In this large follow-up study, indications of a weak inverse U-shaped association between ALA intake and the rate of PAD in analyses including adjustment for established risk factors and indications of a weak inverse association between ALA intake and the rate of PAD above the median intake in analyses including adjustment for established risk factors and dietary risk factors were found. However, none of these associations were statistically significant. Given the relatively weak and statistically non-significant associations observed, this study suggests that dietary intake of ALA is not appreciably associated with the risk of PAD within this population of middle-aged Danish men and women. It should be stressed that this study did not investigate the potential effect of a Mediterranean diet on PAD risk, but the results may indicate that the possible protective effect provided by the Mediterranean dietary pattern on PAD and major cardiovascular events is unlikely to be ascribed to ALA intake.

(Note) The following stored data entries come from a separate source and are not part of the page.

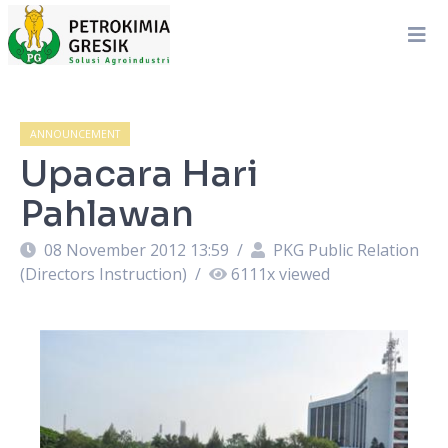
ANNOUNCEMENT
Upacara Hari
Pahlawan
08 November 2012 13:59
/
PKG Public Relation
(Directors Instruction)
/
6111
x viewed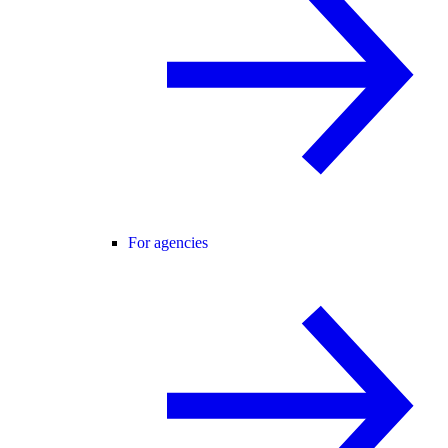
For agencies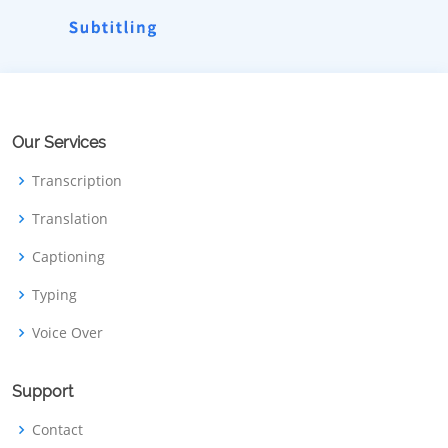
Our Services
Transcription
Translation
Captioning
Typing
Voice Over
Support
Contact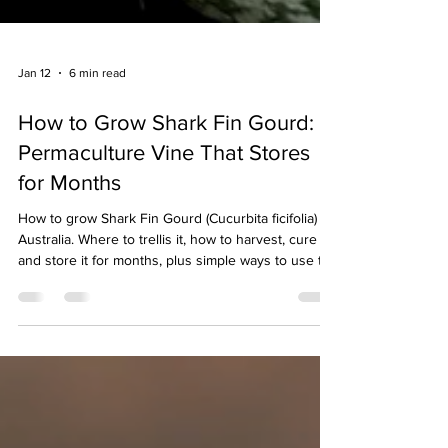
Jan 12
6 min read
How to Grow Shark Fin Gourd: A
Permaculture Vine That Stores
for Months
How to grow Shark Fin Gourd (Cucurbita ficifolia) in
Australia. Where to trellis it, how to harvest, cure
and store it for months, plus simple ways to use the
stringy flesh.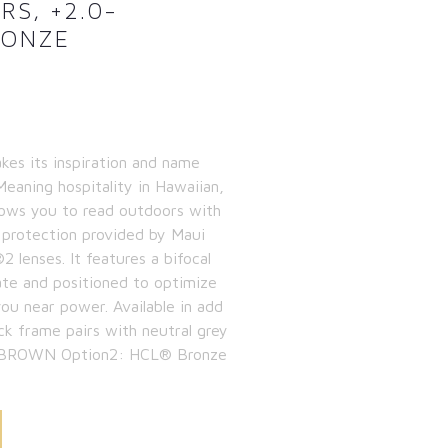
RS, +2.0-
RONZE
kes its inspiration and name
eaning hospitality in Hawaiian,
lows you to read outdoors with
 protection provided by Maui
 lenses. It features a bifocal
ate and positioned to optimize
you near power. Available in add
ck frame pairs with neutral grey
1: BROWN Option2: HCL® Bronze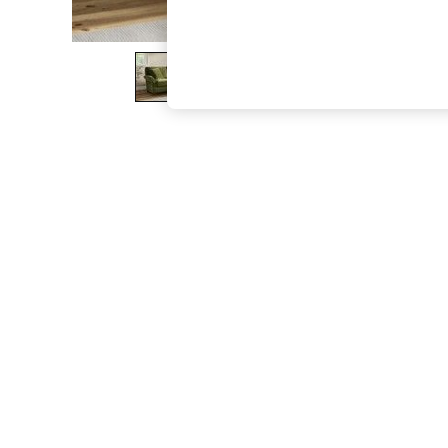
The Occasion Shop
Boho Styles
Festival
Escape into Summer: As Advertised
Top Picks
Spring Dressing
Jeans & a Nice Top
Coastal Prints
Capsule Wardrobe
Graphic Styles
Festival
Balloon Trousers
Self.
All Clothing
Beachwear
Blazers
Coats & Jackets
Co-ords
Dresses
Fleeces
Hoodies & Sweatshirts
Jeans
Jumpsuits & Playsuits
Joggers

This study had some limitations. Participants were followed by linkage with nationwide registries with very limited loss to follow-up, which limits the potential of selection bias. Information on ALA intake was obtained using a self-administered FFQ and measurement error is inevitable, but because of the temporality in a follow-up study, exposure measurement error probably occurred at random, which generally leads to an underestimation of the true association and loss of statistical power. The FFQ used in this study was not specifically developed to assess ALA intake. Further, information on diet was only available at baseline and changes in dietary habits during follow-up may have occurred. Thus, repeated dietary measurements would have been preferable to limit random measurement error and to capture potential changes in dietary habits over time.
Previous studies have suggested that high intakes of the major n-6 PUFA linoleic acid and LC n-3 PUFAs may lower the conversion efficiency of ALA into LC n-3 PUFAs due to inhibition on shared enzymes. The median intake of LC n-3 PUFAs in this cohort was 0.7 g/d, which was higher than in cohort studies reporting inverse associations between ALA intake and CHD and this may be of importance for because a large study has suggested that ALA may reduce CHD risk in particular when intake of LC n-3 is low. Further well-powered studies investigating the role of genetics and intake of LC n-3 and n-6 PUFAs on the association between ALA and the risk of atherosclerotic cardiovascular disease are warranted.